What I’m getting at with my post is this:

We have ROE on the battlefield. This should be added to it. I think that in this case, because it happened on foreign soil that the Geneva Conventions should be a guide as well. If every country fought on the battlefield with their own country’s civilian law, the battlefield would be very convoluted. That’s why civilian law shouldn’t and doesn’t apply to warfighting and that’s what the GC were created for.

2-17AirCav

“If every country fought on the battlefield with their own country’s civilian law….” Say no more. Roger that.

Doc Bailey

Well the Geneva convention deals with conflict with uniformed nations and their military.
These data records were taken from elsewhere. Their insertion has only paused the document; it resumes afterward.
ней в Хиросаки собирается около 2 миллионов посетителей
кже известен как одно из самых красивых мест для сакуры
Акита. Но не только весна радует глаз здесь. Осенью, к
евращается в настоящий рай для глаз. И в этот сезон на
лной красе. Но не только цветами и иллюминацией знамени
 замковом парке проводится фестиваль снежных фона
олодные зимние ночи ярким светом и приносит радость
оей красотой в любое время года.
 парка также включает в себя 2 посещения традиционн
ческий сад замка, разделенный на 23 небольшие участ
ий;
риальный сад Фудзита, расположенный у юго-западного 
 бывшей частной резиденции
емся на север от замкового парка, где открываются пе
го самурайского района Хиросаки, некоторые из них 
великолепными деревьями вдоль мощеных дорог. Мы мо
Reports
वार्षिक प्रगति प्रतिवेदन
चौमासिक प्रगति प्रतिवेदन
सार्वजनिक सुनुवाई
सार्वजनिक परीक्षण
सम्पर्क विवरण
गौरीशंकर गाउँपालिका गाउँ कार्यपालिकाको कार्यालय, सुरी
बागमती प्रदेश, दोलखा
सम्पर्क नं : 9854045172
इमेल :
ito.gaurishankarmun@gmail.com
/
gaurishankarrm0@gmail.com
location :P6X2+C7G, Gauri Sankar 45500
About insurgency it is amazingly mute. I goes to great length to describe HOW you uniform, or how uniformed enemies should be treated, but it says absolutely dick about insurgents, and hints (subtly) that such people’s rights are jack and shit. That was the whole legal reasoning against Waterboarding.

Did he have rights? Yup? Should he have been taken alive? Maybe. There MIGHT have been valuable intel (as with UBL) but if it’s a choice between kill or capture, and you’d need to let a golden opportunity slip away… Well you go for the kill.
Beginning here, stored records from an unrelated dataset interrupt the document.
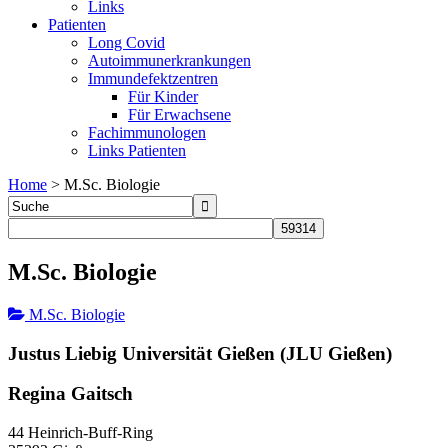
Links
Patienten
Long Covid
Autoimmunerkrankungen
Immundefektzentren
Für Kinder
Für Erwachsene
Fachimmunologen
Links Patienten
Home
>
M.Sc. Biologie
M.Sc. Biologie
M.Sc. Biologie
Justus Liebig Universität Gießen (JLU Gießen)
Regina Gaitsch
44 Heinrich-Buff-Ring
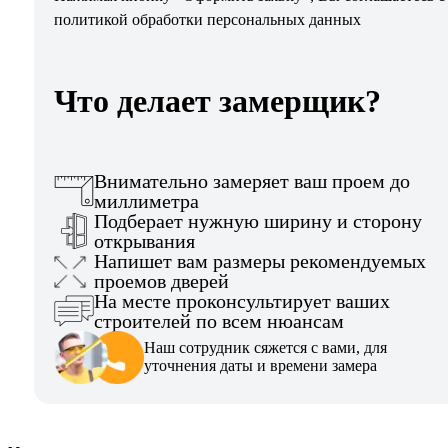
политикой обработки персональных данных
Что делает замерщик?
Внимательно замеряет ваш проем до
миллиметра
Подберает нужную ширину и сторону
открывания
Напишет вам размеры рекомендуемых
проемов дверей
На месте проконсультирует ваших
строителей по всем нюансам
Наш сотрудник сяжется с вами, для
уточнения даты и времени замера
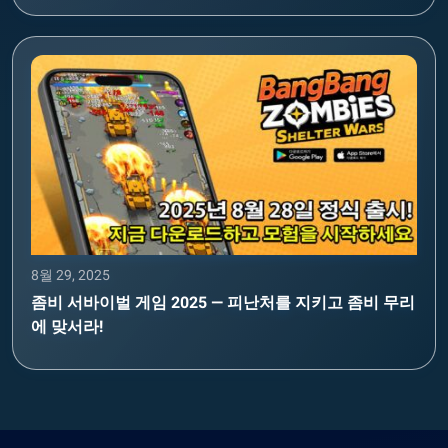
8월 29, 2025
좀비 서바이벌 게임 2025 — 피난처를 지키고 좀비 무리
에 맞서라!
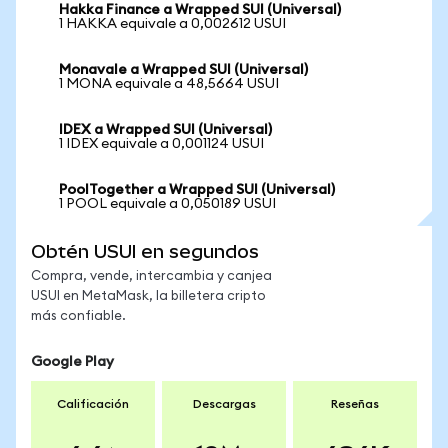
Hakka Finance a Wrapped SUI (Universal)
1 HAKKA equivale a 0,002612 USUI
Monavale a Wrapped SUI (Universal)
1 MONA equivale a 48,5664 USUI
IDEX a Wrapped SUI (Universal)
1 IDEX equivale a 0,001124 USUI
PoolTogether a Wrapped SUI (Universal)
1 POOL equivale a 0,050189 USUI
Obtén USUI en segundos
Compra, vende, intercambia y canjea
USUI en MetaMask, la billetera cripto
más confiable.
Google Play
Calificación
Descargas
Reseñas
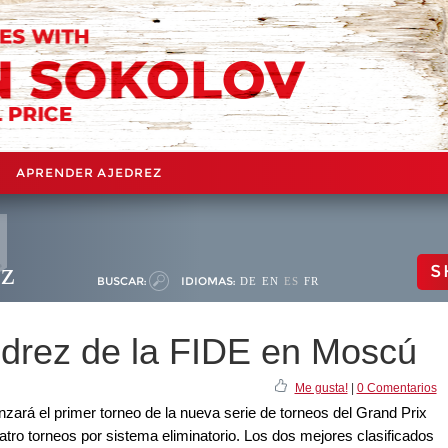
APRENDER AJEDREZ
ez
S
BUSCAR:
IDIOMAS:
DE
EN
ES
FR
edrez de la FIDE en Moscú
Me gusta!
|
0 Comentarios
ará el primer torneo de la nueva serie de torneos del Grand Prix
atro torneos por sistema eliminatorio. Los dos mejores clasificados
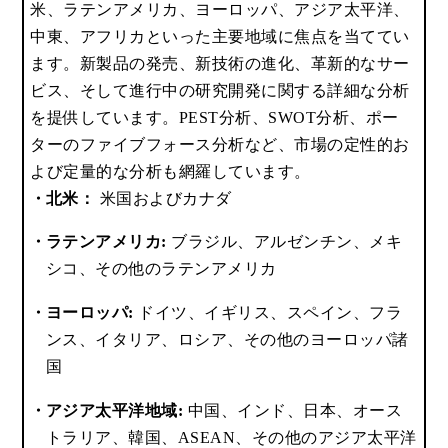
米、ラテンアメリカ、ヨーロッパ、アジア太平洋、
中東、アフリカといった主要地域に焦点を当ててい
ます。新製品の発売、新技術の進化、革新的なサー
ビス、そして進行中の研究開発に関する詳細な分析
を提供しています。PEST分析、SWOT分析、ポー
ターのファイブフォース分析など、市場の定性的お
よび定量的な分析も網羅しています。
北米：
米国およびカナダ
ラテンアメリカ:
ブラジル、アルゼンチン、メキ
シコ、その他のラテンアメリカ
ヨーロッパ:
ドイツ、イギリス、スペイン、フラ
ンス、イタリア、ロシア、その他のヨーロッパ諸
国
アジア太平洋地域:
中国、インド、日本、オース
トラリア、韓国、ASEAN、その他のアジア太平洋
Another thing ppl are forgetting is that charisma is not a common virtue. This dude had a silver tongue. If you keep killing the charismatic leaders, eventually you’ll get leaders that’ll piss the troops off too much. Killing foot soldiers can be counterproductive but leaders… They can not so readily replace. Especially English speaking ones

I still think this was a good kill. Laws probably should be made to clarify just when you lose the protection of your citizenship, but that’s down the road

Miss Ladybug

From what I understand, the only reason this guy was an American citizen is that his (Yemeni?) parents were in the U.S. studying. That whole birthright citizenship under its current interpretation. I’d like to see that fixed. The authors of the 14th Amendment are likely rolling over in their graves over how it has been viewed. Isn’t the U.S. the only nation in the world to grant citizenship just by virtue of being within its borders at the time of birth?

Cedo Alteram

33#”I get the feeling that these guys think the posse comitatus act should be global.” exactly nice line by the way.
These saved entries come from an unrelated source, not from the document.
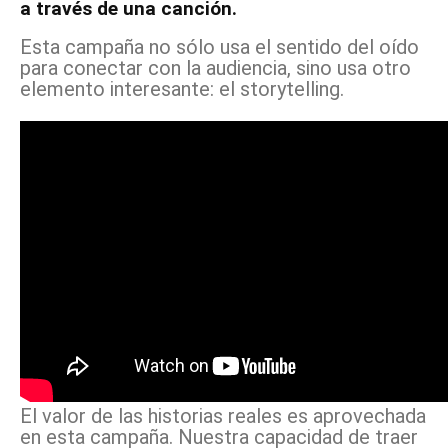
a través de una canción.
Esta campaña no sólo usa el sentido del oído
para conectar con la audiencia, sino usa otro
elemento interesante: el storytelling.
El valor de las historias reales es aprovechada
en esta campaña. Nuestra capacidad de traer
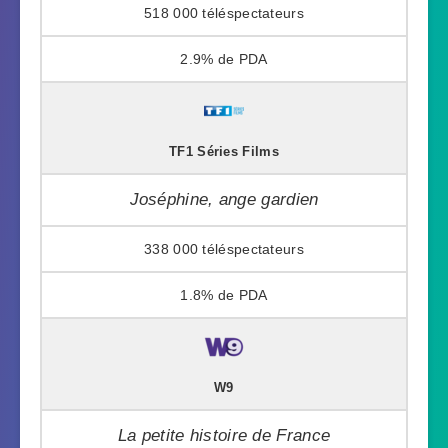
518 000
2.9%
TF1 Séries Films
Joséphine, ange gardien
338 000
1.8%
W9
La petite histoire de France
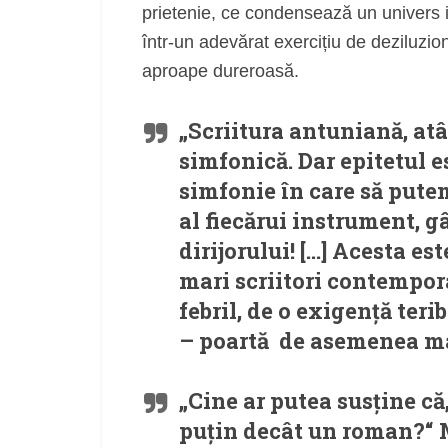
prietenie, ce condensează un univers in
într-un adevărat exercițiu de deziluzi
aproape dureroasă.
„Scriitura antuniană, atâ
simfonică. Dar epitetul e
simfonie în care să putem
al fiecărui instrument, g
dirijorului! […] Acesta e
mari scriitori contempor
febril, de o exigență terib
– poartă de asemenea ma
„Cine ar putea susține că
puțin decât un roman?“ 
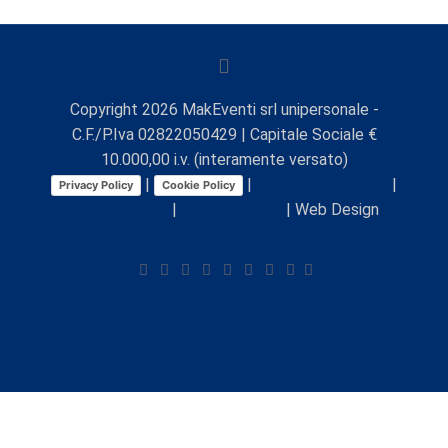
Copyright
2026
MakEventi srl unipersonale -
C.F./P.Iva 02822050429 | Capitale Sociale €
10.000,00 i.v. (interamente versato)
|
|
Preferenze Cookie
|
Privacy Policy
Cookie Policy
Comunicazioni
|
Lavora con noi
| Web Design
Viaggio Digitale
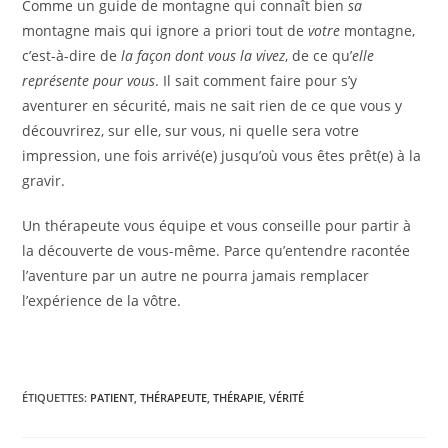
Comme un guide de montagne qui connaît bien
sa
montagne mais qui ignore a priori tout de
votre
montagne,
c’est-à-dire de
la façon dont vous la vivez
, de ce qu’
elle
représente pour vous
. Il sait comment faire pour s’y
aventurer en sécurité, mais ne sait rien de ce que vous y
découvrirez, sur elle, sur vous, ni quelle sera votre
impression, une fois arrivé(e) jusqu’où vous êtes prêt(e) à la
gravir.
Un thérapeute vous équipe et vous conseille pour partir à
la découverte de vous-même. Parce qu’entendre racontée
l’aventure par un autre ne pourra jamais remplacer
l’expérience de la vôtre.
ÉTIQUETTES
:
PATIENT
,
THÉRAPEUTE
,
THÉRAPIE
,
VÉRITÉ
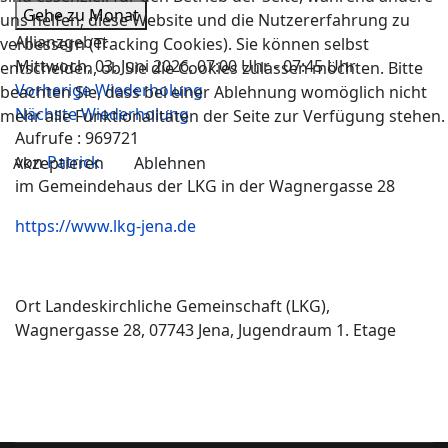
Gehe zu Monat
uns helfen, diese Website und die Nutzererfahrung zu
Allianzgebet
verbessern (Tracking Cookies). Sie können selbst
Mittwoch, 03. Juni 2026, 07:00 Uhr - 07:45 Uhr
entscheiden, ob Sie die Cookies zulassen möchten. Bitte
Vorherige Wiederholung
beachten Sie, dass bei einer Ablehnung womöglich nicht
Nächste Wiederholung
mehr alle Funktionalitäten der Seite zur Verfügung stehen.
Aufrufe
: 969721
von
Patrick
Akzeptieren
Ablehnen
im Gemeindehaus der LKG in der Wagnergasse 28
https://www.lkg-jena.de
Ort
Landeskirchliche Gemeinschaft (LKG),
Wagnergasse 28, 07743 Jena, Jugendraum 1. Etage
#38 Nicely stated, couldn’t agree more.

Man! Thought I was going to be parrying Ron Paul stupidy! Comforting to know I’m not alone.

tavern knight

I’m getting the idea the Ron Paul just threw himself under the bus…

Doc Bailey

Generally I tend not to like any REPUBLICAN candidate endorsed by cindy sheehan.

OWB

@45, Miss Ladybug: It is my understanding that the US is the only country left which grants citizenship that way. Even those countries such as the one in which I was born, of US citizens, offered a dual citizenship arrangement but I was required at the time of majority to take specific actions to make that happen. That seems to be one of those dark ages practices which by the mid 20th century most countries were reevaluating.

defendUSA

Yep, my former OIC said the same thing…he deserved due process. My thoughts are as follows: As am American, he committed treason the second he started supporting others who would commit terror acts against fellow citizens. And when he left this country and we know what we know? I say he forfeited his rights and didn’t give a rat’s ass about anything America gave him and he never did. Boom. I don’t buy into anything that can be thrown forward. He deserves a firing squad, while Nidal Hasaan watches.

sandboxpirate

While I am thrilled we were able to get this guy I understand where others are coming from with the whole citizen issue. I don’t think the President is going to start authorizing the executions of those who he doesn’t like or who oppose him. I think that is the point that some of those who oppose this action are making. Now the ACLU, they probably do believe this guys rights were violated and that he should have sat in the federal pen on our dime for the rest of his days. However some including me are worried about all of our rights moving forward. I do not oppose at all with what we did I just think it could be a slippery slope.